Climate science confronts us with a skein of overlapping risks of varying probabilities, some of them high probability and moderately severe, many of them low probability but extremely severe. Even among the “known” risks, like droughts and crop failures, it is difficult for scientists to predict regional effects with confidence, especially at the temporal scale humans need (decades, not centuries).
Risks arise not only from the physical manifestations of atmospheric heat, but from its social effects — the heat stress, starvation, migration, and conflict it will drive. Climate is what the military calls a “risk multiplier.” Faced with these rising and potentially catastrophic risks, and not much time, we very urgently need to figure out what to do.
And climate science, whatever its merits, can never tell us what to do.
In a large and complex culture, any collective decision involves myriad conflicting interests and influences. Decisions must take climate science into account, but also how to balance risks, how to judge the economic and political challenges against the atmospheric one, how to weigh lives, money, and time.
Decisions require not just true facts and accurate projections, they require wisdom, a balancing of risks and interests.
The military’s experience making urgent decisions in the face of deep uncertainty will soon prove extremely valuable to all of us. Like military strategists, we will have to think in terms of risk management, make decisions based not primarily on optimality — the situation is too urgent and too uncertain for economic optimization — but on resilience. We will need to ruggedize our systems, in Alex Steffen’s words.

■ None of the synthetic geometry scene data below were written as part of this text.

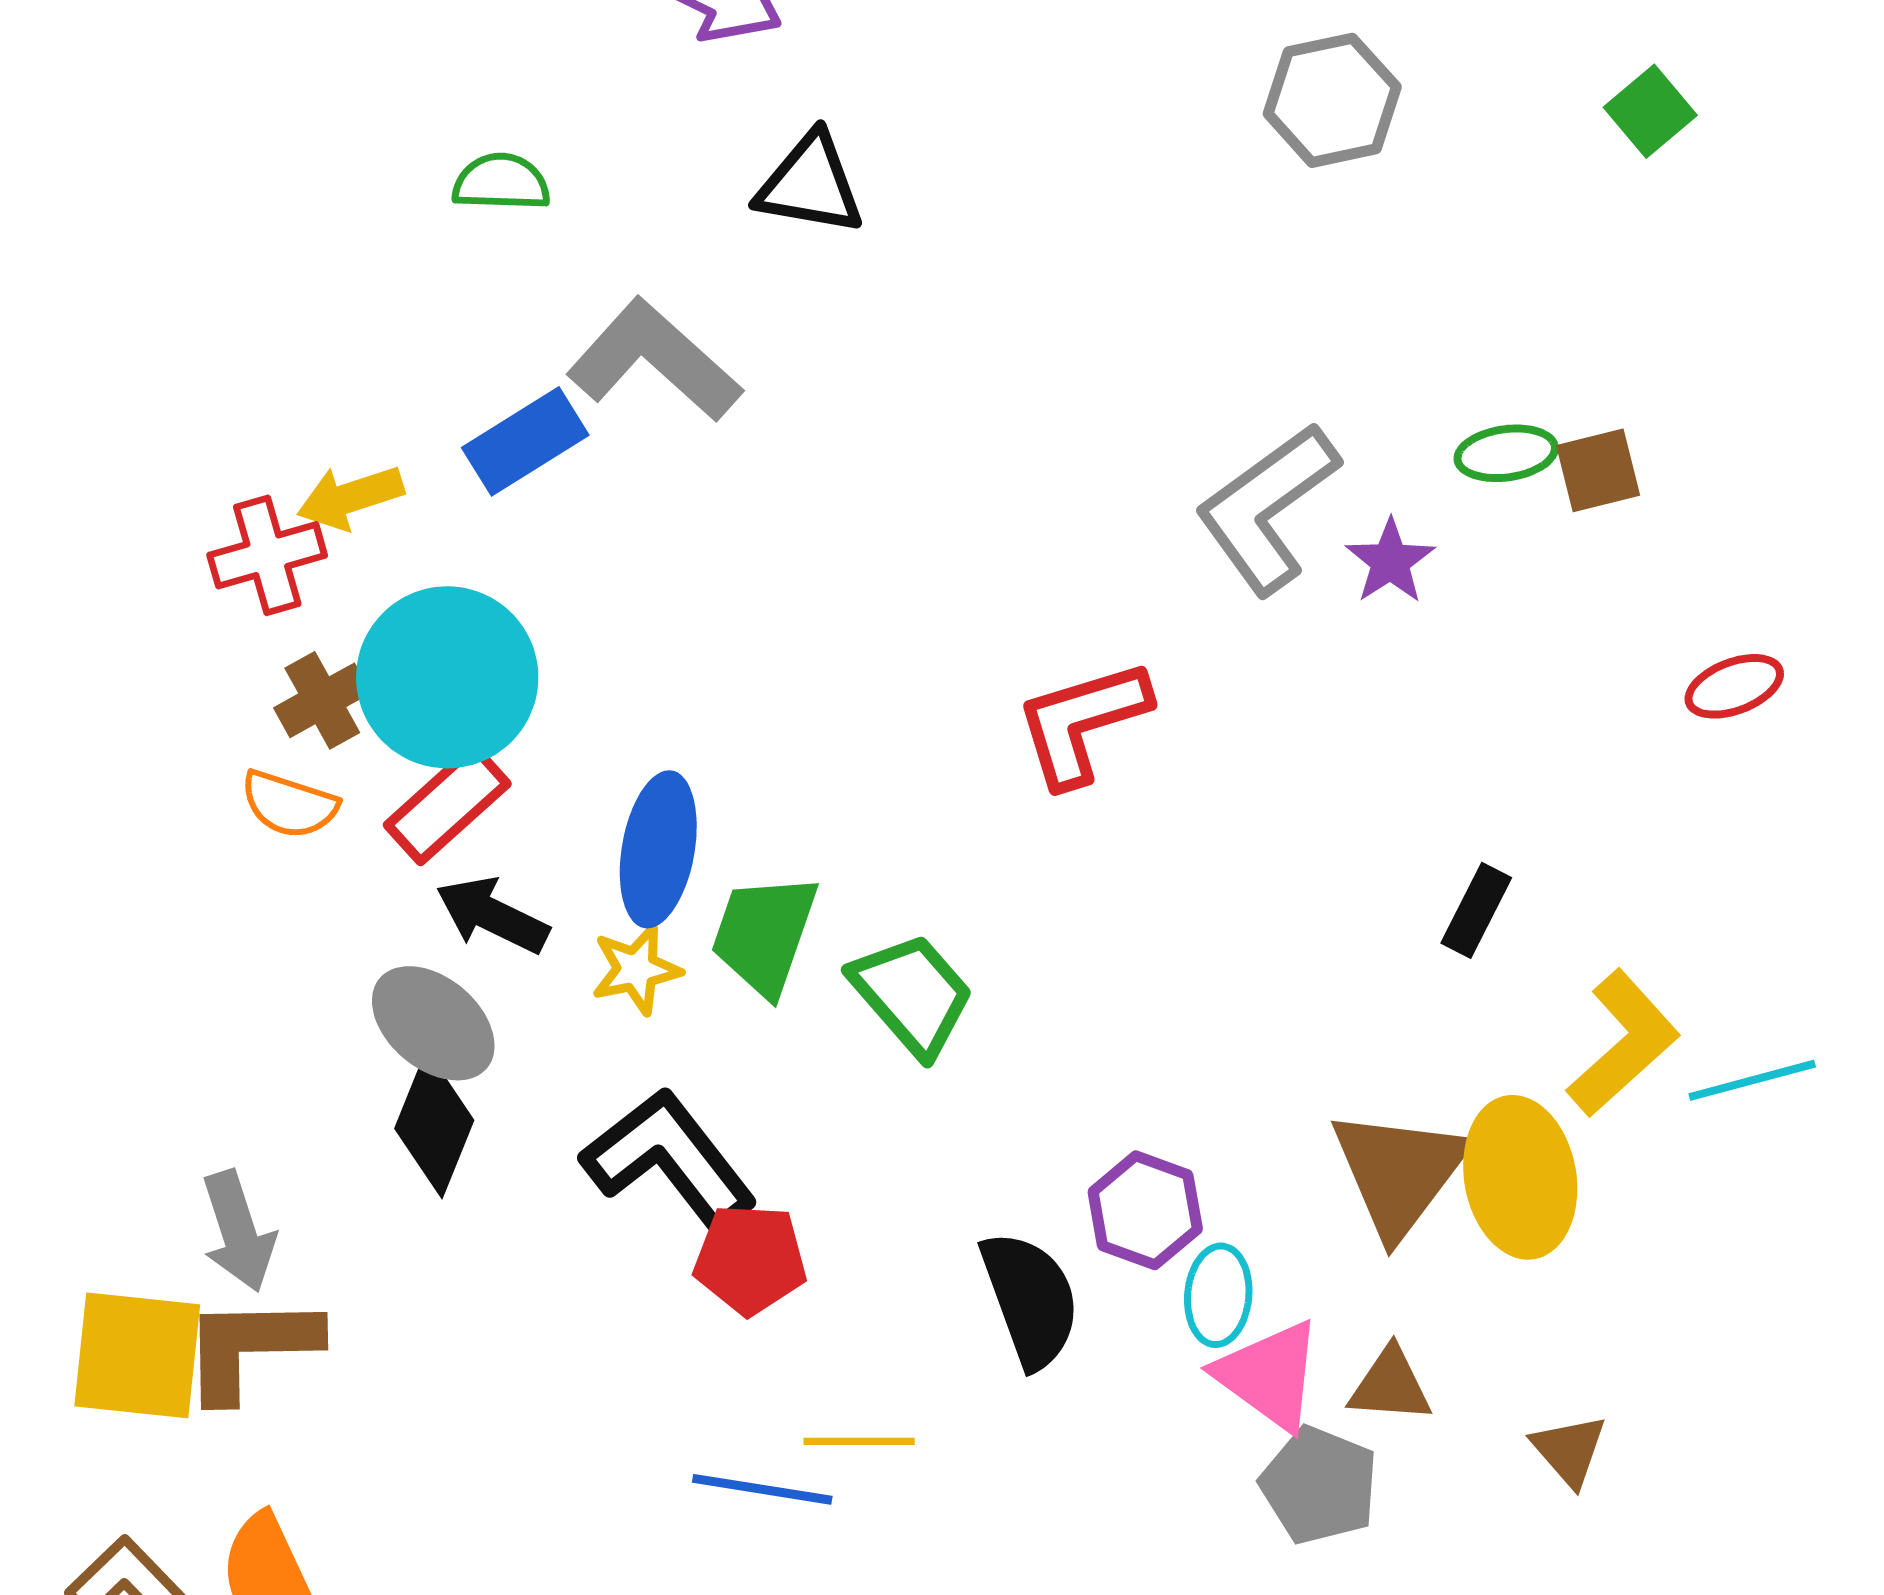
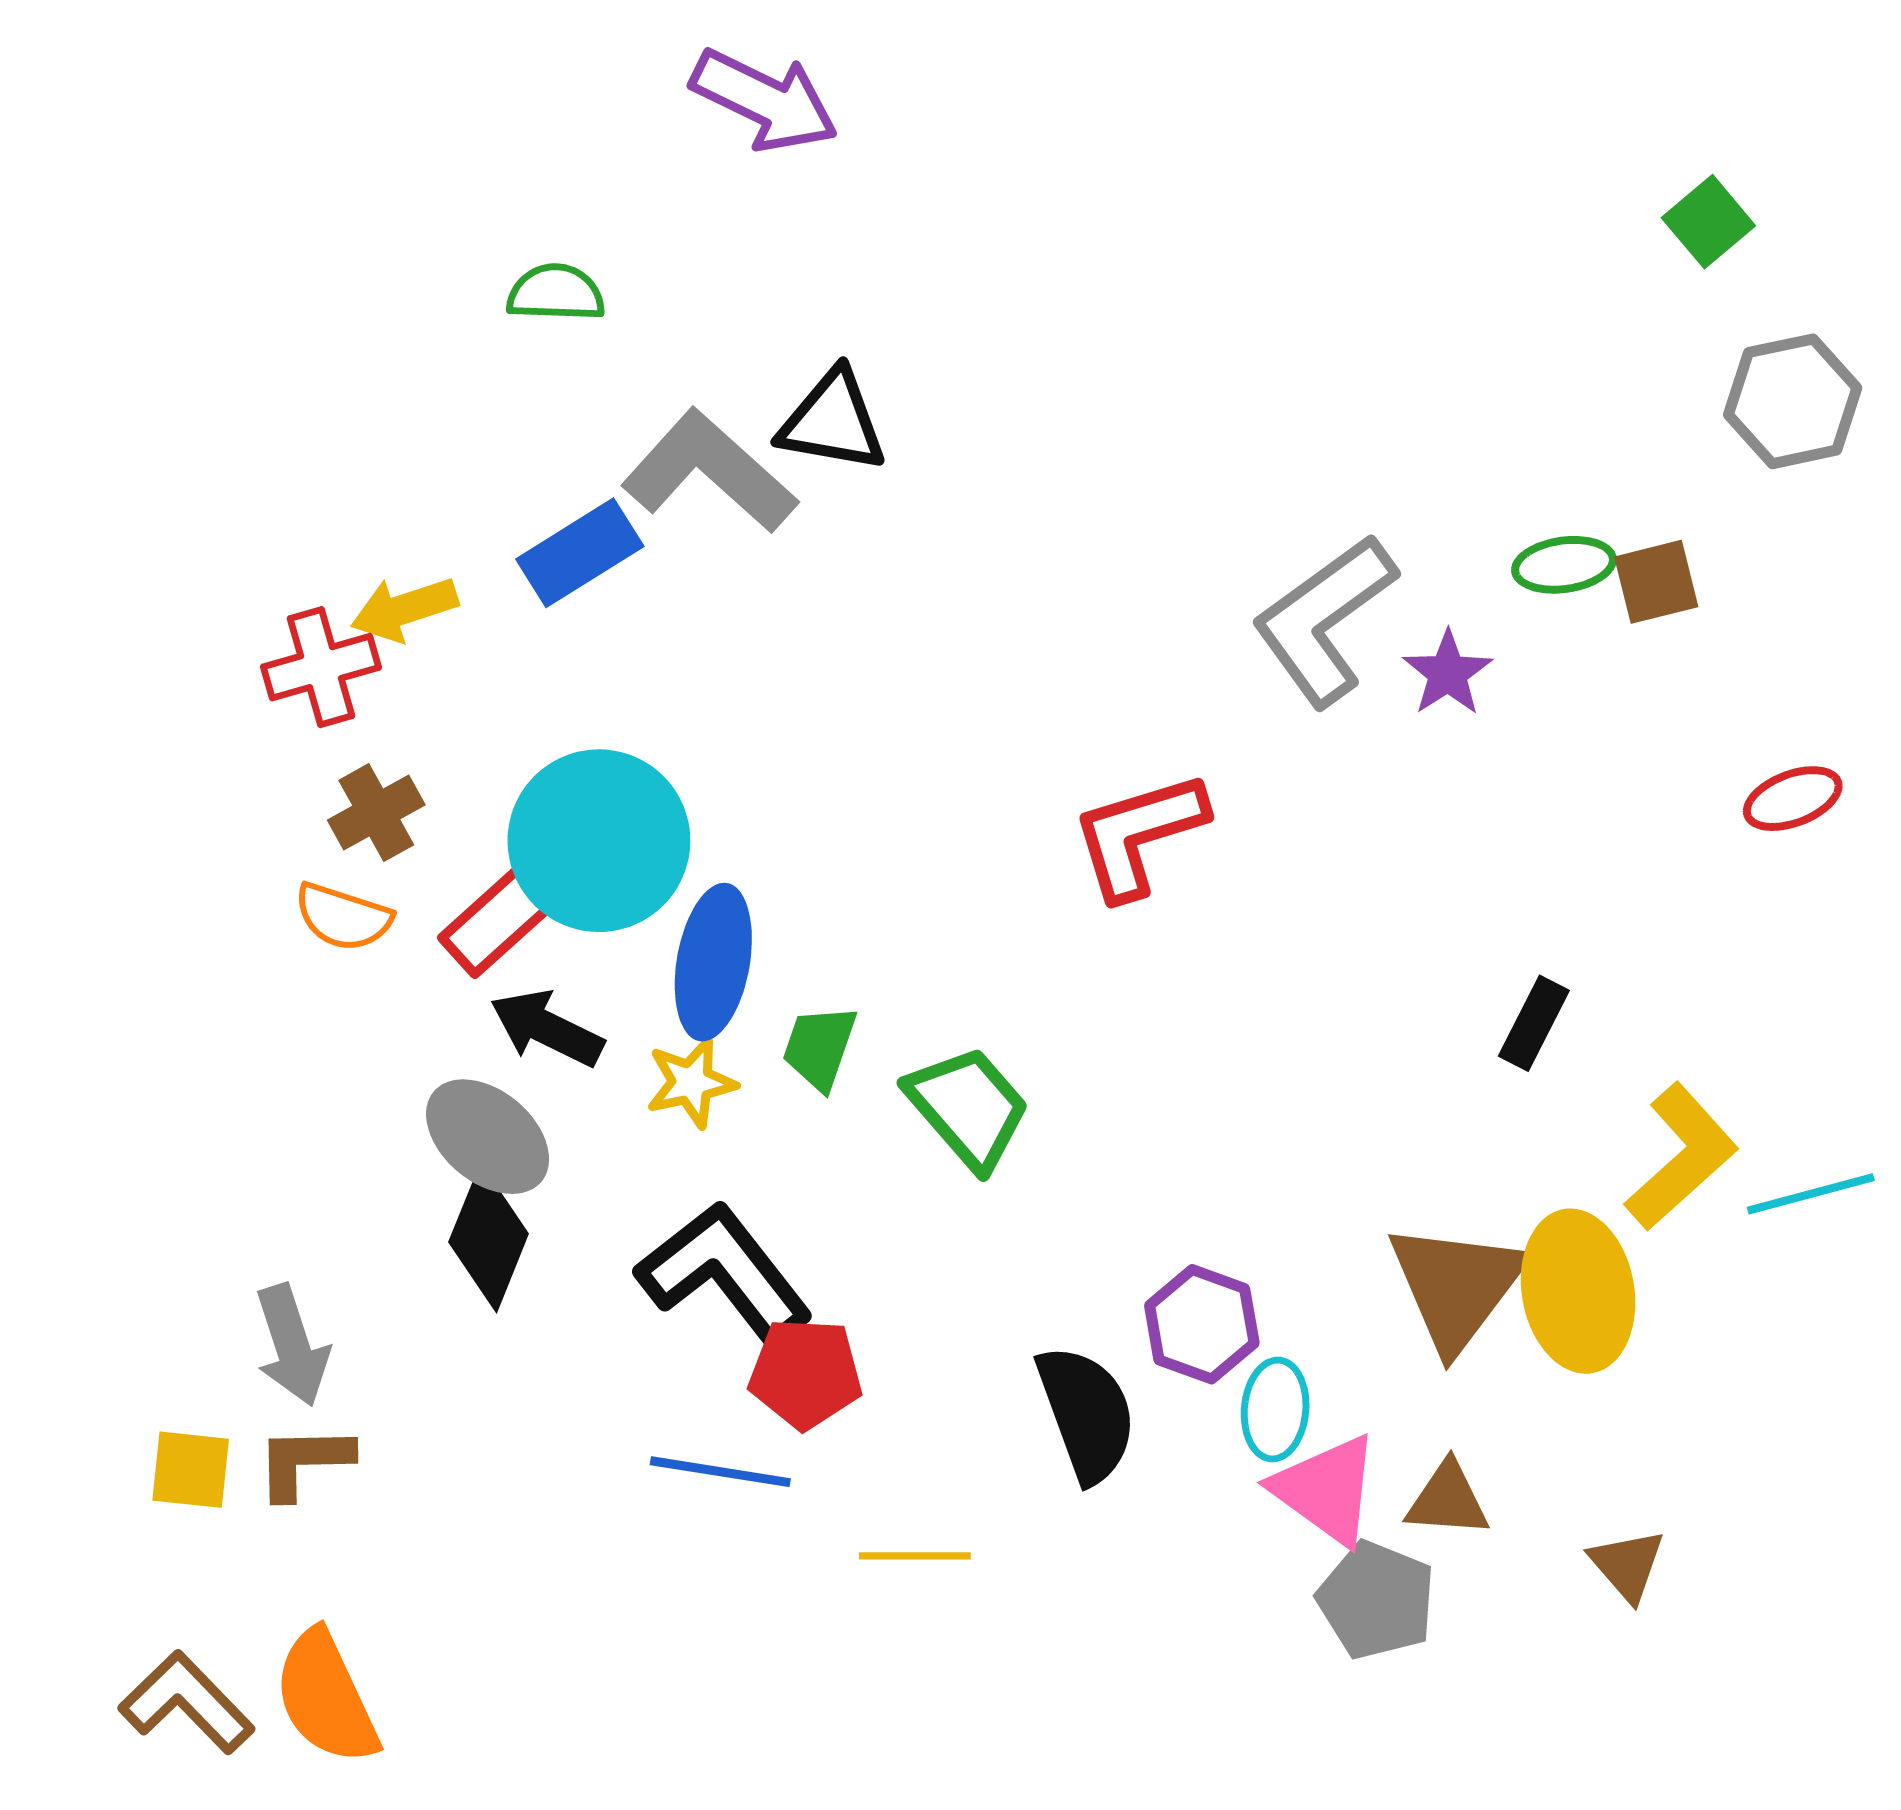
gray hexagon: (1332, 100) -> (1793, 401), moved
black triangle: (810, 184) -> (833, 421), moved
cyan circle: (447, 677) -> (599, 841), moved
green trapezoid: (764, 934) -> (820, 1047), size x0.7
brown L-shape: (250, 1347) -> (304, 1462), size x0.7
yellow square: (137, 1355) -> (191, 1470), size x0.6
blue line: (762, 1489) -> (720, 1472), moved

We need ways to make good, reliable decisions quickly (especially, I would argue, at the city level). That is the kind of thing red-team exercises can help with. Come up with plans, budgets, and strategies and then assign teams to tear them apart: Point out overlooked risks, challenge the weighting of values, or expose possible unanticipated effects and feedback loops. Run the exercise until you find a plan that is rugged against multiple attacks, points of failure, and unanticipated outcomes.
Red team exercises are something other parts of the government could adopt from the military to healthy effect. It will be a shame if their name and reputation are tarnished by Pruitt’s hackish attempt to prosecute old and long-settled disputes over basic science.